Saturday, September 4, 2010

Using Groovy script for ETL, and more about the ERP

After 7 months of hard work, we have successfully migrated off a primitive console base system. The console base system consist of just 2 tables:
  • Order + Line Items (this is one table!)
  • Products (It was called Inventory, but really it just keep track of the product code, description and the Stock on Hand)
As a result of the primitive construct, little could be derived from the data. In phase one, we were able to make use of the data in the old system and merge it with 3 years of purchasing record stored in some excel documents. The ETL exercise itself was quite laborious. Merging 15 years of sales record and 3 years of purchase record was no small feat!

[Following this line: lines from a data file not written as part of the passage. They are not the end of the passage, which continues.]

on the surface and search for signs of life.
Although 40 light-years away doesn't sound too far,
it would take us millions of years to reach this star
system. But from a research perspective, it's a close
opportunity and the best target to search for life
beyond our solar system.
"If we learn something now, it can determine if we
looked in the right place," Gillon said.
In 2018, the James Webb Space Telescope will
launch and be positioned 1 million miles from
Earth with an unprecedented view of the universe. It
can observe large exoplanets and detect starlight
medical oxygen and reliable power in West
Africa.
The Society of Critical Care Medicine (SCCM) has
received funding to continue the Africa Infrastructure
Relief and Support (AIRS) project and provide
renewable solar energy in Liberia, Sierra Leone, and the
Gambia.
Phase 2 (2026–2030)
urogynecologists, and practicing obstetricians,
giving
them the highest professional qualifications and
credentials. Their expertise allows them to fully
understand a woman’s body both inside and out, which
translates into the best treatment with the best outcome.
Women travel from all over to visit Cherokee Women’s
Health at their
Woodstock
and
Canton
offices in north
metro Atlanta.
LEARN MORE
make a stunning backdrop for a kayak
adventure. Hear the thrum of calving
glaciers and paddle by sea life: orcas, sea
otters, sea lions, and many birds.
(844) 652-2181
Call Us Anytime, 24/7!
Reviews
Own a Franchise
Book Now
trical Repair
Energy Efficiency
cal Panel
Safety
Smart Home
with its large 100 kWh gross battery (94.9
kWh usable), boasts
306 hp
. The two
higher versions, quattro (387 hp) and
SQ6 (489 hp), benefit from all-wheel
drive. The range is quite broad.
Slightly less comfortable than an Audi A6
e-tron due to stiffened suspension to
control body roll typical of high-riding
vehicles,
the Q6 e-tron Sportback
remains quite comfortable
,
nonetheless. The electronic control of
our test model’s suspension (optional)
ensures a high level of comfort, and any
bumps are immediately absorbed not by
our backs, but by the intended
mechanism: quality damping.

Groovy scripts proved to be very handy for this ETL exercise, and Groovy's Java heritage, there was shortage of connectors to different data systems. For we have two sources: FoxPro DBF file and Excel XLS file, and the target system is a MS Access accdb file.  Here is an example to demonstrate how concise the connection code is, which free us to concentrate on the transformation logic:

def src= Sql.newInstance("jdbc:odbc:Driver={Microsoft Excel Driver (*.xls)};DBQ=<path to xls file>;DriverID=22;READONLY=true", "", "", "sun.jdbc.odbc.JdbcOdbcDriver");

def dest = Sql.newInstance("jdbc:odbc:Driver={Microsoft Access Driver (*.mdb, *.accdb)};DBQ=<path to accdb destination file>;pwd=<accdb file password>", "", "", "sun.jdbc.odbc.JdbcOdbcDriver");

src.eachRow("SELECT [PRODUCT ID], [PRODUCT CODE], ... WHERE ...", {
  // function body to process each row obtain from your source using the SQL statement
  // it.<field name> to get the value: for example:
  def productId = it."[Product ID]"

  // ... more code to get stuff from source

  // ... probably logic to run different insert statements base on different value from the source and business logic

  // an example to insert data into your target
  dest.execute("INSERT INTO [Products] ([Product ID], [Product Code], ...) VALUE (?,?, ...)", [productId, productCode, ...])

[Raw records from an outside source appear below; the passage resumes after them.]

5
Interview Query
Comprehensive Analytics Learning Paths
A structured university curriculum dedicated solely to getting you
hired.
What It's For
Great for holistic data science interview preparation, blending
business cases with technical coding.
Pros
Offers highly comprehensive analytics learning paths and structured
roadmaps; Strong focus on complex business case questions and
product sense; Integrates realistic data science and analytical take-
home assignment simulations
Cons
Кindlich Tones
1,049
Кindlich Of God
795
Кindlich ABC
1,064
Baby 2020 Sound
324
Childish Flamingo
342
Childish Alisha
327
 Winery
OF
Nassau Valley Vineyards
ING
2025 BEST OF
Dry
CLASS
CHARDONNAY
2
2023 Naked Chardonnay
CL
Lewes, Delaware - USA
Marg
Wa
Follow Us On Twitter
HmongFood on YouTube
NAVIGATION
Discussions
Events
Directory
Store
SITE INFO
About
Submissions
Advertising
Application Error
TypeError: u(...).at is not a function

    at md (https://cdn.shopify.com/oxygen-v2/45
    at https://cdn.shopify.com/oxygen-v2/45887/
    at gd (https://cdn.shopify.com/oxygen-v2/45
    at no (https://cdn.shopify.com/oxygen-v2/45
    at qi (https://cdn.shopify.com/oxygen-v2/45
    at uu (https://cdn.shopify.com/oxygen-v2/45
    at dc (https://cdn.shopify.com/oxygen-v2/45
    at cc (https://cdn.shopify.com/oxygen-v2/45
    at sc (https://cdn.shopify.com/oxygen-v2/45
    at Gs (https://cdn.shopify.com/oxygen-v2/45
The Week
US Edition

The new system went live after 3 weeks of hard work and we ran the old and new systems in parallel for 1 quarter and a bit. As of August, I am happy we are comfortable enough with the new system and since retired the old FoxPro system. During the last 1 quarter and a bit, development of the new system has continue to evolved. The functionality of the system and integration with the company is depicted in the following diagram:

There are two main problems with the above ecosystem:
  1. Salesman, Inventory Controller, Shipper and Couriers all rely on the clerk to access the system.  
  2. The analysis and data mining activity by the managers are stretching the limit of Access.
In the next phase of the evolution we have plan on addressing the above issues and add on more features. In order to prepare for the next phase, I have begun migrating the data in Access to SQL Server Express. This proved to be quite a challenging task, migrating a live system while trying to minimize the interruption to the business. I am in the middle of the process and this whole migration could be a post of its own.